But it wasn’t only components of the Defense Department that had been brought to the nation’s capital to help with the “domination” that President Trump sought to display in the wake of the turmoil. Washington residents have also been confronted with a number of other heavily armed law enforcement officers who share an unexpected characteristic: Neither their affiliation nor their personal identities are discernible.
On Tuesday, Mother Jones reporter Dan Friedman encountered these individuals, who gave no more specific identification than that they were associated with the Justice Department.
Near the White House on Wednesday, MSNBC’s Garrett Haake had a similar encounter.
So did the New Republic’s Matt Ford. When he asked the armed men whether they were associated with the Bureau of Prisons based on an acronym on their uniforms, Ford was simply told, “Maybe.”
As it turns out, each of these encounters was apparently with elements of the Bureau of Prisons, called to the region by Attorney General William P. Barr this week. Friedman confirmed with the BOP that the men he encountered were with the agency; Haake’s Twitter followers picked out BOP insignia on their clothing.
“The idea that the federal government is putting law enforcement personnel on the line without appropriate designation of agency, name, etc. — that’s a direct contradiction of the oversight that they’ve been providing for many years to local police and demanding in all of their various monitorships and accreditation,” former New York City police commissioner William Bratton said in a phone interview with The Washington Post on Wednesday.
The prospect of government agencies involved in policing the city seeking to obscure their identities, Bratton said, was “very concerning.”
A strange moment on 16th Street NW in the District on Wednesday underscored the need for clarity. Authorities in blue shirts, black vests and no identifying markers stood watch, gripping riot shields emblazoned with the words “MILITARY POLICE.”
A representative of the National Guard confirmed that they were employees of the Bureau of Prisons. The officers were “backing up” the actual military police and used the shields left in place, said Army Lt. Col. Jamie Davis, a Guard spokesman.

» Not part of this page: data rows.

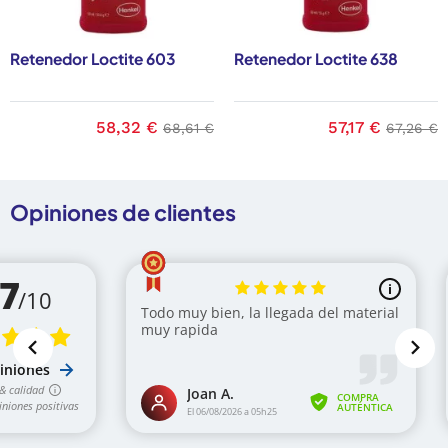
Retenedor Loctite 603
Retenedor Loctite 638
base
Precio
58,32 €
Precio base
Precio
57,17 €
Precio 
68,61 €
67,26 €
Opiniones de clientes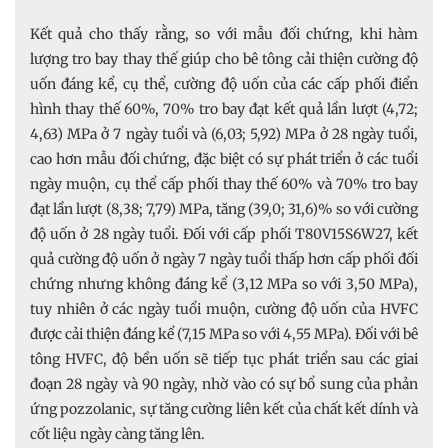
Kết quả cho thấy rằng, so với mẫu đối chứng, khi hàm
lượng tro bay thay thế giúp cho bê tông cải thiện cường độ
uốn đáng kể, cụ thể, cường độ uốn của các cấp phối điển
hình thay thế 60%, 70% tro bay đạt kết quả lần lượt (4,72;
4,63) MPa ở 7 ngày tuổi và (6,03; 5,92) MPa ở 28 ngày tuổi,
cao hơn mẫu đối chứng, đặc biệt có sự phát triển ở các tuổi
ngày muộn, cụ thể cấp phối thay thế 60% và 70% tro bay
đạt lần lượt (8,38; 7,79) MPa, tăng (39,0; 31,6)% so với cường
độ uốn ở 28 ngày tuổi. Đối với cấp phối T80V15S6W27, kết
quả cường độ uốn ở ngày 7 ngày tuổi thấp hơn cấp phối đối
chứng nhưng không đáng kể (3,12 MPa so với 3,50 MPa),
tuy nhiên ở các ngày tuổi muộn, cường độ uốn của HVFC
được cải thiện đáng kể (7,15 MPa so với 4,55 MPa). Đối với bê
tông HVFC, độ bền uốn sẽ tiếp tục phát triển sau các giai
đoạn 28 ngày và 90 ngày, nhờ vào có sự bổ sung của phản
ứng pozzolanic, sự tăng cường liên kết của chất kết dính và
cốt liệu ngày càng tăng lên.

“It’s a common tactic, but with marked shields like this, it can, and has, led to confusion,” he said.
This vagueness of identity and the officers’ lack of interest in identifying themselves introduce specific challenges and risks, as former Army officer and FBI special agent Clint Watts explained in a phone interview with The Post.
For one thing, Watts pointed out, a civilian might refuse to respond to an order from a law enforcement official who doesn’t identify themselves in that way.

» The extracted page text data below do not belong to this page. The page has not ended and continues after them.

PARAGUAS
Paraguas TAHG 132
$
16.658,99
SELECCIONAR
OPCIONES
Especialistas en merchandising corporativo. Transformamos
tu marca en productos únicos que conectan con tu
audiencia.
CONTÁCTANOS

“If I go out and I pull out a gun and I say, ‘Freeze,’ and they say why, I would have to say, ‘I’m an FBI agent’ or law enforcement officer or whatever,” he said, “because, otherwise, they would be totally in the right to defend themselves potentially.”
He imagined his own reaction if he were on the street in New York or Washington and an unidentified officer pushed him with a shield: His instinct would be to fight back.
The added danger, particularly given the influx of officials in the area, is that law enforcement officers wouldn’t recognize one another. Bratton noted that one reason for identifiers is that officers would be able to recognize one another. Riot helmets often have identifying numbers on their backs in part for that purpose.
Watts described an incident shortly after he began at the FBI when an undercover agent who had drawn his weapon was killed by another bureau employee who confused him with the perpetrator. Introduce scores of officers without identification into a volatile scenario and it’s easy to see similar (if less deadly) mistakes being common.
Particularly given another component of the moment. It’s not uncommon for civilians to dress in paramilitary gear and show up at the protests, often doing so as self-appointed assistants to police and other law enforcement officials.
“You can have this weird thing where you have these militia group guys just dressed up in their gear, which they like to do anyway, show up and just start pushing protesters around,” Watts said. “And if you’re a protester, you don’t know if you have to respond to this person.”
Granting unidentifiable law enforcement officials the ability to engage with and confront protesters functionally allows any unidentifiable individual to more easily pretend to be law enforcement. It introduces an opportunity for those looking to take advantage of the situation to target protesters or to cause disruptions.
The problem extends further. Consider the security guards hired to defend Saks Fifth Avenue’s flagship store in Manhattan.
It’s easy to envision a scenario in which protesters are confronted by other hired security and forced to determine in real time whether they constitute an official arm of law enforcement or whether they’re simply hired muscle. There are widely divergent ramifications for a protester’s potential responses to such confrontations, depending on who the other person is.
And there’s an overarching question here: Why? Why are these officers unwilling to identify themselves or their organization? There’s clearly some power dynamic at play, as demonstrated in the snide “maybe” Ford was offered. But it also inhibits accountability.
“If those officers engage in any type of misbehavior during the time that they are there representing the federal government, how are you to identify them?” Bratton said. “What is the need for anonymity in controlling crowd demonstrations?”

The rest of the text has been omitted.